What wisdom and comfort can I offer from these years behind the front lines?
I’m feeling all of us on a global level are hurting in one way or another. I’ve been thru so many disasters, and honestly never wanted to be in another one. And here we are on a disaster scale I never dreamed of.
Practice self care, have gratitude for anything, and manage communications. Disasters are like drinking out of a fire hose. What I see happen in firestorms is people engage til they can’t do it anymore. They step away and many don’t come back. This global scenario doesn’t give us an escape, so self care is EXTREMELY important.
CLASSIC FIRESTORM SCENARIO: Fire destroys a town as persimmons ripen on the trees in September/October. After the fire, those persimmons are the only color left in a black and white landscape that crunches beneath your feet. The people, the birds … everyone is gone. It is quiet and lifeless.
That doesn’t last forever, but it is devastating. The door has closed very definitively on the past, and the new door to the future is yet to be found.
Yet slowly, moment by moment the landscape begins to change with the first rain. The bugs, the mice, the birds slowly emerge… and the starving cats with their burned paws barely mange to find food. But as time passes the trauma begins to be erased as the new possibilities emerge… The people return, clean, rebuild, reconnect and life goes on… in a very different way.
So here we are kitties with burnt paws. The world looks a little weird and the firestorm isn’t over. And unlike firestorms, there is no other community to run to. We are going to have to find strength in us we never knew we had. We will need to chose our community carefully and remember other people are hurting just as much as we are.
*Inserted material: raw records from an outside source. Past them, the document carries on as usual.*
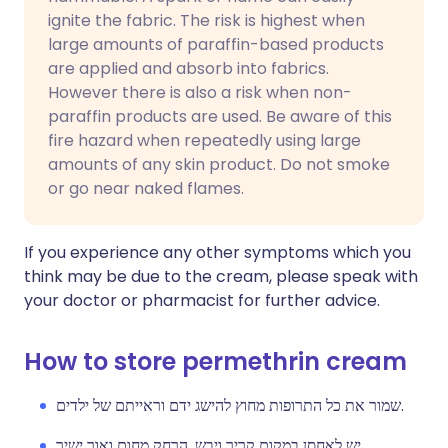
ignite the fabric. The risk is highest when
large amounts of paraffin-based products
are applied and absorb into fabrics.
However there is also a risk when non-
paraffin products are used. Be aware of this
fire hazard when repeatedly using large
amounts of any skin product. Do not smoke
or go near naked flames.
If you experience any other symptoms which you
think may be due to the cream, please speak with
your doctor or pharmacist for further advice.
How to store permethrin cream
שמור את כל התרופות מחוץ להישג ידם וראייתם של ילדים.
יש לאחסן במקום קריר ויבש, הרחק מחום ואור ישיר.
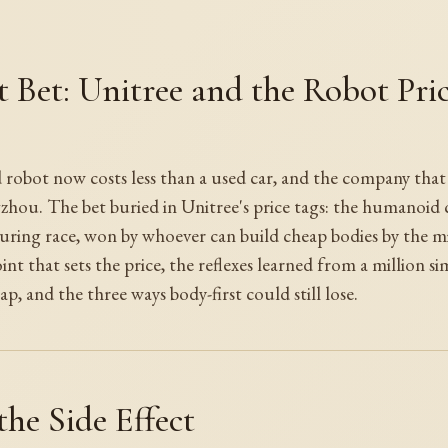
t Bet: Unitree and the Robot Pri
obot now costs less than a used car, and the company that go
gzhou. The bet buried in Unitree's price tags: the humanoid
turing race, won by whoever can build cheap bodies by the mil
int that sets the price, the reflexes learned from a million si
ap, and the three ways body-first could still lose.
the Side Effect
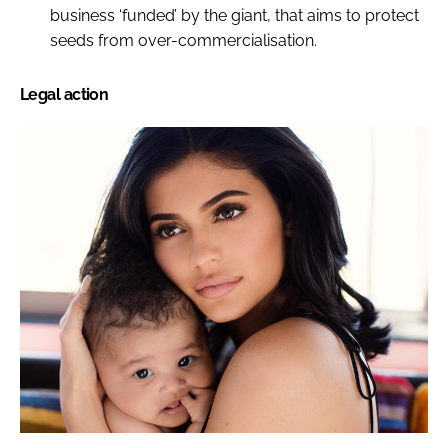
business ‘funded’ by the giant, that aims to protect
seeds from over-commercialisation.
Legal action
As a result of my past firestorm experience I created a platform for RV crowdsourcing to help frontline COVID workers self-isolate after work.
Frontline workers need to protect their families and communities from devastating medical bills and even death, as a consequence of their work obligations. This service can also help recruit and retain frontline workers that would otherwise decline service to avoid risk and burden to their family.
So in essence this service is a lifeline for us all. I promise you that I am giving the best I am capable of and the only reason that would change is if I died.
These are probably some of the most intense words you will ever read, but this is the world we live in today… and this is the best I can offer you in this moment.